Additionally, it should be noted that the main clusters of local connectivity differences (as determined by ReHo analyses) between the two conditions were largely throughout the parietal cortex, comprising of the inferior parietal lobule, precuneus/PCC, and supramarginal gyrus, consistent with the results of the ICA analysis. These regions are involved in several different cognitive processes, such as visual attention (Chambers et al., 2004; Stevens et al., 2005), working memory (Uncapher and Wagner, 2009), and semantic processing (Binder et al., 2009). Weaker local connectivity of these regions in sleep deprived participants in our study may reflect the impact of sleep on these cognitive functions.

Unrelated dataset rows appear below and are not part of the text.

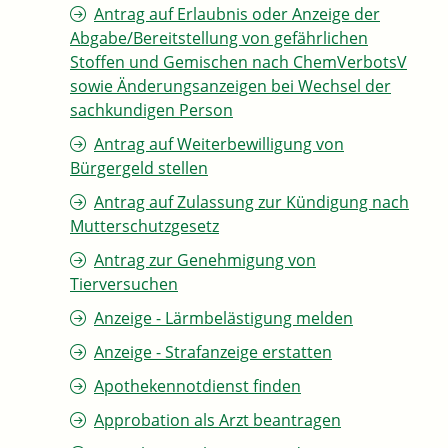
Antrag auf Erlaubnis oder Anzeige der
Abgabe/Bereitstellung von gefährlichen
Stoffen und Gemischen nach ChemVerbotsV
sowie Änderungsanzeigen bei Wechsel der
sachkundigen Person
Antrag auf Weiterbewilligung von
Bürgergeld stellen
Antrag auf Zulassung zur Kündigung nach
Mutterschutzgesetz
Antrag zur Genehmigung von
Tierversuchen
Anzeige - Lärmbelästigung melden
Anzeige - Strafanzeige erstatten
Apothekennotdienst finden
Approbation als Arzt beantragen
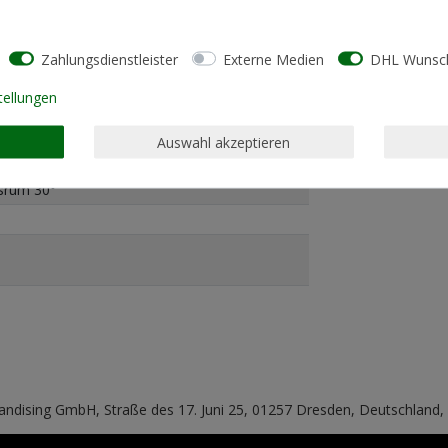
Zahlungsdienstleister
Externe Medien
DHL Wunsch
tellungen
sponnene Bio-Baumwolle, 15% Recyceltes
Auswahl akzeptieren
 Passform)
srum 30°
handising GmbH, Straße des 17. Juni 25, 01257 Dresden, Deutschland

Together, these complementary analytic approaches may suggest that following sleep restriction, there are concomitant network changes such that the amygdala-dlPFC relationship becomes altered via less efficient local and global processing. Furthermore, the PCC becomes more engaged and may mediate the cognitive, emotional, and interoceptive effects commonly described in sleep deprivation studies. Lastly, trends toward greater activity throughout occipital and parietal networks may suggest heightened sensory processing, or hypervigilent states. These data highlight the importance of whole-brain analyses to better understand the neurodynamics underlying sleep restriction, which may inform our understanding of sleep deprivation.

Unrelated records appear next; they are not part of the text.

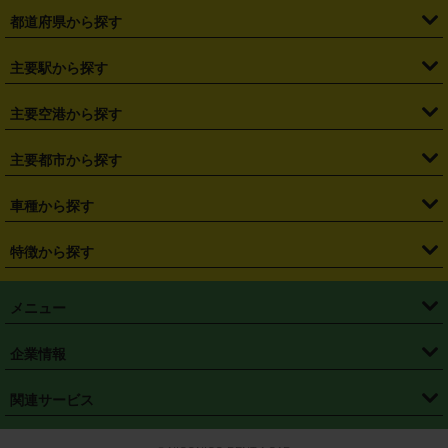
都道府県から探す
・
北海道
・
青森県
・
岩手県
・
宮城県
・
秋田県
・
山形県
主要駅から探す
・
福島県
・
東京都
・
神奈川県
・
埼玉県
・
千葉県
・
茨城県
・
札幌駅
・
仙台駅
・
新宿駅
・
池袋駅
・
渋谷駅
・
東京駅
主要空港から探す
・
栃木県
・
群馬県
・
山梨県
・
愛知県
・
静岡県
・
岐阜県
・
横浜駅
・
川崎駅
・
大宮駅
・
西船橋駅
・
柏駅
・
名古屋駅
・
新千歳空港
・
仙台空港
主要都市から探す
・
長野県
・
新潟県
・
富山県
・
石川県
・
福井県
・
大阪府
・
大阪駅
・
難波駅
・
三宮駅
・
京都駅
・
広島駅
・
博多駅
・
成田空港
・
羽田空港
・
兵庫県
・
京都府
・
滋賀県
・
和歌山県
・
奈良県
・
三重県
・
札幌市
・
仙台市
車種から探す
・
熊本駅
・
那覇空港駅
・
中部国際空港セントレア
・
関西国際空港
・
鳥取県
・
島根県
・
岡山県
・
広島県
・
山口県
・
徳島県
・
千葉市
・
さいたま市
・
軽自動車
・
コンパクトカー
・
ステーションワゴン・セダン
特徴から探す
・
大阪国際空港（伊丹空港）
・
神戸空港
・
香川県
・
愛媛県
・
高知県
・
福岡県
・
佐賀県
・
長崎県
・
横浜市
・
川崎市
・
ミニバン・ワンボックス
・
高級ミニバン・ワンボックス
・
SUV
・
岡山空港
・
徳島空港
・
ハイブリッド
・
宅配レンタカー
・
ETCカードレンタル
・
熊本県
・
大分県
・
宮崎県
・
鹿児島県
・
沖縄県
・
相模原市
・
新潟市
メニュー
・
軽トラック・商用バン
・
福岡空港
・
鹿児島空港
・
長期レンタル
・
深夜時間帯レンタル
・
免責補償プラス
・
静岡市
・
浜松市
・
・
トラック・バン
トップページ
・
はじめての方へ
・
ご利用案内
(タウンエースバン、ライトエースバン等)
企業情報
・
那覇空港
・
パーフェクト補償
・
スタッドレスタイヤ
・
直前予約
・
名古屋市
・
京都市
・
・
トラック・バン
ベストレート保証
・
予約から返却まで
・
・
店舗オリジナル
利用シーン別ガイ
(ハイエースバン・キャラバン等)
・
・
ニコパス(アプリ)
会社概要
・
ニュース
・
国際運転免許証
・
フランチャイズ募集
・
営業時間外返却サービス
・
個人情報保護
関連サービス
・
大阪市
・
堺市
ド
・
・
レッカー搬送サービス
カスタマーハラスメントに対する基本方針
・
神戸市
・
岡山市
・
・
車種・料金
カーリースなら「定額ニコノリパック」
・
店舗を探す
・
キャンペーン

It should be noted that this study has limitations. First, while we collected two days of sleep actigraphy data prior to the manipulation, this does not account for potential habitual sleep patterns leading up to the study. As such, it is possible that participants may have already been operating under abnormal sleep patterns, which could have affected the results of the study. For example, our two groups differed in total sleep minutes for the two nights preceding the manipulation, despite going to bed, falling asleep, and waking up at similar times. We did not account for these differences in our analyses, so it may be possible that the results are indicative of differences that emerge from a more chronic, rather than acute, sleep restriction. Second, while the use of ultra-high field functional neuroimaging is novel, the field is relatively new, and it is possible that there are limitations in using this methodology (i.e., greater artifacts).

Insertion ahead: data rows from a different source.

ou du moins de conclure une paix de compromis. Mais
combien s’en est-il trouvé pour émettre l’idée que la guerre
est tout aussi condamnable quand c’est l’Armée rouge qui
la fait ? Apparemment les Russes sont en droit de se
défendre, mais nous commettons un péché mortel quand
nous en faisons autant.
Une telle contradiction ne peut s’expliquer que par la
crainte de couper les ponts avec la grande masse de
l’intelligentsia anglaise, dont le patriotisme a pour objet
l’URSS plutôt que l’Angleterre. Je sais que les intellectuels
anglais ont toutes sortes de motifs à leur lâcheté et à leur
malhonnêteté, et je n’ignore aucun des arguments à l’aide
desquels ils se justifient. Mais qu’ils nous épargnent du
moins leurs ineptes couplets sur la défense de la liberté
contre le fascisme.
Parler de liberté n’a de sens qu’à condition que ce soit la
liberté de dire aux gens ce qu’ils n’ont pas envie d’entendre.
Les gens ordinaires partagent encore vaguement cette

To our knowledge, these data are the first ultra-high field submillimeter functional neuroimaging data to emerge in an adolescent sample. The neurofunctional consequences of one night of sleep restriction are largely unknown in this population, and utilizing a 7 T magnet may have afforded greater sensitivity to detect subtle network disruptions. Additionally, it is possible that the added signal-to-noise ratio of the 7 T, which is primarily driving the increased BOLD sensitivity, coupled with the increased spatial resolution, provided an opportunity to identify regions that are involved in neural circuitry that would not otherwise be detected at lower field strengths. Thus, future studies should be employed to deconstruct the contributions of regions that have been largely overlooked in the sleep deprivation literature (i.e., ACC, PCC, and sensory processing regions).

Conflict of Interest

None.

Acknowledgements

This research was supported by Auburn University’s Internal Grants Program. The authors express their gratitude to Professor Avi Sadeh who was instrumental in the development of the sleep restriction component of the study design. The authors would also like to thank Bridget Wingo (research coordinator), and the many graduate students who were instrumental in the organization, recruitment, and data collection for this project including Jerry E. Murphy, M.S., Lauren A. J. Kirby, M.S., Ekjyot Saini, and Ashley Hill, and Jose Omar Maximo for his contributions to some of the analyses of the data.

Footnotes

1

ICA and graph theory analyses were performed with and without the left-handed individuals. Because no differences emerged between statistical maps, we included the individuals in all group analyses. Importantly, the functional neuroimaging analyses performed for this project did account for the within-subjects nature of the data.